Here is a block of records. Copy every line in it that includes "ANGELO".

--- Material to process Enclosed Below ---

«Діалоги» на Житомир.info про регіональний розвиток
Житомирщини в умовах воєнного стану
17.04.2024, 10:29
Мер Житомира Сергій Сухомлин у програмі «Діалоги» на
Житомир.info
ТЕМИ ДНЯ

--- End of Enclosed Material to process ---
--- Material to process Enclosed Below ---

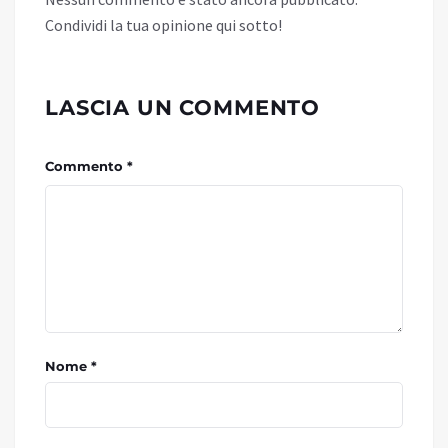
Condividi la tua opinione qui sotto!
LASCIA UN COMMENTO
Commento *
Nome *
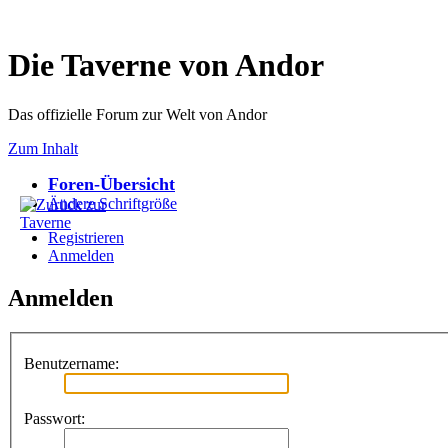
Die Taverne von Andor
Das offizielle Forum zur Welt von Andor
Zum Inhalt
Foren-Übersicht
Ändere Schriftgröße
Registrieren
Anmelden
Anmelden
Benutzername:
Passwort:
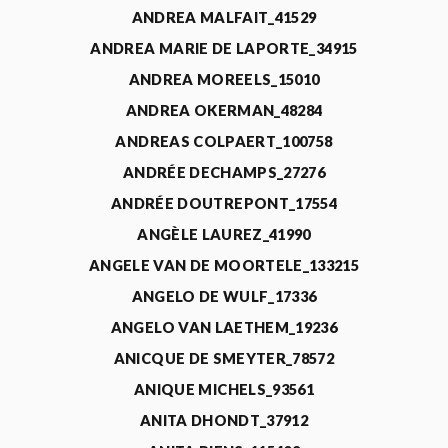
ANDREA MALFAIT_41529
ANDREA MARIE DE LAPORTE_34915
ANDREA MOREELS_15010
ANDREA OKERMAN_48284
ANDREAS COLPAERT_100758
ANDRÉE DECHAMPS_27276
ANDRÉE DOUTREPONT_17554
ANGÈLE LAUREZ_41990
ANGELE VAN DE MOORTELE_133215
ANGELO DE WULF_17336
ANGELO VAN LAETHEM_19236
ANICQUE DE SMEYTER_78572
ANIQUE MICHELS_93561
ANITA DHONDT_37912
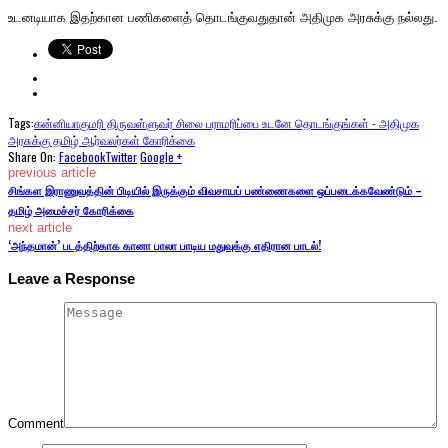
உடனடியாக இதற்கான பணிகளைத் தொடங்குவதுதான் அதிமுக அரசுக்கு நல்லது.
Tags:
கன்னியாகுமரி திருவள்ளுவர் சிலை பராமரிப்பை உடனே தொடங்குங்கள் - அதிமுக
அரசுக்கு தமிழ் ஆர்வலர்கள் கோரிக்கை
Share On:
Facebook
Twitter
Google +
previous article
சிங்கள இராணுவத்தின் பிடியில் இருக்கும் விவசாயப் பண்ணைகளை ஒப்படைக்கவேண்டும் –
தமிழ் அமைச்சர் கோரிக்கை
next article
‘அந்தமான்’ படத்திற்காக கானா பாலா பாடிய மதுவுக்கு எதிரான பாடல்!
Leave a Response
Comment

--- End of Enclosed Material to process ---
--- Material to process Enclosed Below ---

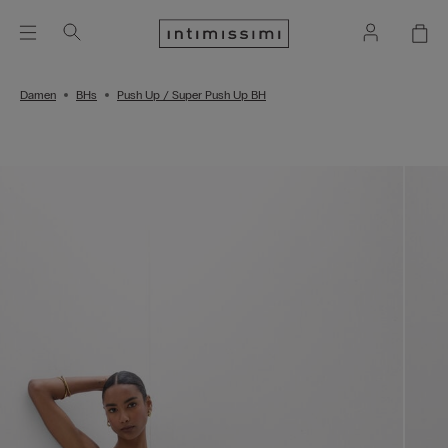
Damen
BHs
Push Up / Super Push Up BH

--- End of Enclosed Material to process ---

**Answer to the problem:**
ANGELO DE WULF_17336
ANGELO VAN LAETHEM_19236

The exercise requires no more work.